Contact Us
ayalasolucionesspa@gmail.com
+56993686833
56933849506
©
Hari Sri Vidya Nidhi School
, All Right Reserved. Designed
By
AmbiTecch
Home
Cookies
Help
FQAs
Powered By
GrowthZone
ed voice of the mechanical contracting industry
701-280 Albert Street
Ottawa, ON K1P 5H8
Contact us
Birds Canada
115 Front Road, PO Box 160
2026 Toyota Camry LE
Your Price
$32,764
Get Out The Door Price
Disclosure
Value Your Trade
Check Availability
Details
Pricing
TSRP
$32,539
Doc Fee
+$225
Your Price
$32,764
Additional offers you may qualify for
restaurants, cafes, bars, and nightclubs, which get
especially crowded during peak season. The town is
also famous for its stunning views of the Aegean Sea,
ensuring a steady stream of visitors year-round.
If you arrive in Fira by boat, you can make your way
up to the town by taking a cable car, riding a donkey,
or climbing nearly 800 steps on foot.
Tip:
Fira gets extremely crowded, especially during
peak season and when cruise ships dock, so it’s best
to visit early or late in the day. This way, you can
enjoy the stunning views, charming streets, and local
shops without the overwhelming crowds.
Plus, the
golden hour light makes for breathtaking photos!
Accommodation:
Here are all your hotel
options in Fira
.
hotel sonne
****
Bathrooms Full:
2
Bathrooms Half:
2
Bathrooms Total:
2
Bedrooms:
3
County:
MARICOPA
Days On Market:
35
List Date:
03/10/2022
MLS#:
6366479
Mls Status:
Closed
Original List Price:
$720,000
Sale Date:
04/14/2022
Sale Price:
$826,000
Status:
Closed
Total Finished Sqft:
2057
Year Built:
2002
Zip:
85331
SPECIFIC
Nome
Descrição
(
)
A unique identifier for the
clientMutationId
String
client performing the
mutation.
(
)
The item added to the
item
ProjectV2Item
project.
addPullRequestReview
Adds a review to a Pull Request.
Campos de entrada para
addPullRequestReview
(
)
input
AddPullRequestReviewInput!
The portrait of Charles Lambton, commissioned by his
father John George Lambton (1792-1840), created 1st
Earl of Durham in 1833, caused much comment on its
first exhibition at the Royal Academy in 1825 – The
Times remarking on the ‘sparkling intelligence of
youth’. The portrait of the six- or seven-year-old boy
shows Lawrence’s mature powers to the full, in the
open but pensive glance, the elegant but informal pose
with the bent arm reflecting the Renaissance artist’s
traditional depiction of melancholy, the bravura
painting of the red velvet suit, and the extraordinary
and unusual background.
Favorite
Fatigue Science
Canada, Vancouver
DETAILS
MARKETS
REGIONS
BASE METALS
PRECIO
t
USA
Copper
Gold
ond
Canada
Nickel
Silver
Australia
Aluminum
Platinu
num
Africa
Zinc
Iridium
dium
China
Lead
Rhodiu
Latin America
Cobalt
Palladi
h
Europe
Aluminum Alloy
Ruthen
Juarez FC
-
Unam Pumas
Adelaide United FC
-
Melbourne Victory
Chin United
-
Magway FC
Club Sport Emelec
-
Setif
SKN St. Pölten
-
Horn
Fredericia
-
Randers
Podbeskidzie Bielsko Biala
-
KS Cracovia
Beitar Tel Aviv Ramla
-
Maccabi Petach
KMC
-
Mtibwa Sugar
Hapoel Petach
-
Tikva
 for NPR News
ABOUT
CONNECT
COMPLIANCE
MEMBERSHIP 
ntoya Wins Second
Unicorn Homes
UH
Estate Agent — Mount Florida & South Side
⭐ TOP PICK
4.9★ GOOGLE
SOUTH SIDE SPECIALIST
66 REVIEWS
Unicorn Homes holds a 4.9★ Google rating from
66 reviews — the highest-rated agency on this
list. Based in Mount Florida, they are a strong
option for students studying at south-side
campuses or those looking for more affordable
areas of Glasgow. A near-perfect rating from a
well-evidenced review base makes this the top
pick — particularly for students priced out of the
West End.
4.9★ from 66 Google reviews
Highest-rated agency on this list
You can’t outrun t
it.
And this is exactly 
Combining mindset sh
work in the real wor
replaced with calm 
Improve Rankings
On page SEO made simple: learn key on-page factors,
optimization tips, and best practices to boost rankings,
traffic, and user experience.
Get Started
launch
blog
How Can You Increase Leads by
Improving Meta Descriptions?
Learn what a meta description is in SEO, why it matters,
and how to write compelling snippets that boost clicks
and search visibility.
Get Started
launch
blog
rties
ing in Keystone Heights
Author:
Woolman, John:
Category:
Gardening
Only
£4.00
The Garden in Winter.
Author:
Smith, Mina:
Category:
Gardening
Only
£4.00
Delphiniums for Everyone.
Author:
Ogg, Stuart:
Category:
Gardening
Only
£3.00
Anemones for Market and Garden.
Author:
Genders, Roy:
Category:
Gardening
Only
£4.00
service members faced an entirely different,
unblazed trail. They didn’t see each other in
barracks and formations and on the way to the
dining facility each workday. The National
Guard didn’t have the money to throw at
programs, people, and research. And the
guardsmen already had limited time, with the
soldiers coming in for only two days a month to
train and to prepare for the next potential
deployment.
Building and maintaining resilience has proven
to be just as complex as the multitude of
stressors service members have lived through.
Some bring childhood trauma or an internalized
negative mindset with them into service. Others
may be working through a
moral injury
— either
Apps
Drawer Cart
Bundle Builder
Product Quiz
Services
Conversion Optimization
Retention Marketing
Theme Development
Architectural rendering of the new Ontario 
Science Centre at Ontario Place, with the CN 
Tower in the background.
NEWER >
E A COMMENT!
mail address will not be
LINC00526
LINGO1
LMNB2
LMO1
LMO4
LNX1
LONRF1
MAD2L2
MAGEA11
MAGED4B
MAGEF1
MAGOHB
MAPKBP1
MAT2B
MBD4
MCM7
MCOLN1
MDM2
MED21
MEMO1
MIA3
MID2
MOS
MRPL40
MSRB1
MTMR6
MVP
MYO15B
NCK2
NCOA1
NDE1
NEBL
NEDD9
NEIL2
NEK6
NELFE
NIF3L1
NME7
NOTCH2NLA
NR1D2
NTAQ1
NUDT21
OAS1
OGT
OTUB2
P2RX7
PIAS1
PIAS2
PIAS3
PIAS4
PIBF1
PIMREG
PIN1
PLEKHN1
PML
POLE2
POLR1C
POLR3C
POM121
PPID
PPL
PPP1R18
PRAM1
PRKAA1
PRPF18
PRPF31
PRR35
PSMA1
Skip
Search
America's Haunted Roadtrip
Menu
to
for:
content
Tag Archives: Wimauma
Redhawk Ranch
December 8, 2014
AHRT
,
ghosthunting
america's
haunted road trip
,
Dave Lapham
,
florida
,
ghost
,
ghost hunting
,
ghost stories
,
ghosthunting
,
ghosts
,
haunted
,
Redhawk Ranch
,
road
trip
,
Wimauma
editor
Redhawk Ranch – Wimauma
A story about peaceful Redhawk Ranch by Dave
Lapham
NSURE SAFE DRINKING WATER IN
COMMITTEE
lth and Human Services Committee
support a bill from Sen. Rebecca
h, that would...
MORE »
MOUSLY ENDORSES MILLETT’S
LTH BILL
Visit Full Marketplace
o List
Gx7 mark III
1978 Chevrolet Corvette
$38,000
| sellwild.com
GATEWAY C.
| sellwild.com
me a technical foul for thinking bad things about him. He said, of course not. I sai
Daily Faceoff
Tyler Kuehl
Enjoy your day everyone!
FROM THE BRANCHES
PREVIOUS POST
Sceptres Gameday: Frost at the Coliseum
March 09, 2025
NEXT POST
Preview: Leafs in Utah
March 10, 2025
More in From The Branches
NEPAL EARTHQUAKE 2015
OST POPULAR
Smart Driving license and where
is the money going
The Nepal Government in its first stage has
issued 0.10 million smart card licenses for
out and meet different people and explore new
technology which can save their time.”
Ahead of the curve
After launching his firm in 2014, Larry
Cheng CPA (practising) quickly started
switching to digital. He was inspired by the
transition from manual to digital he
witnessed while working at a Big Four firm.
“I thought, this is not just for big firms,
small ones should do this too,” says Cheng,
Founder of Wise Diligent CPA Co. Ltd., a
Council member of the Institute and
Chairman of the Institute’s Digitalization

» **What to work on**
Beginning at the line above that contains "2026 Toyota Camry LE", return each line exactly through the line that contains "restaurants, cafes, bars, and", and no others.

» **Result of the exercise**
2026 Toyota Camry LE
Your Price
$32,764
Get Out The Door Price
Disclosure
Value Your Trade
Check Availability
Details
Pricing
TSRP
$32,539
Doc Fee
+$225
Your Price
$32,764
Additional offers you may qualify for
restaurants, cafes, bars, and nightclubs, which get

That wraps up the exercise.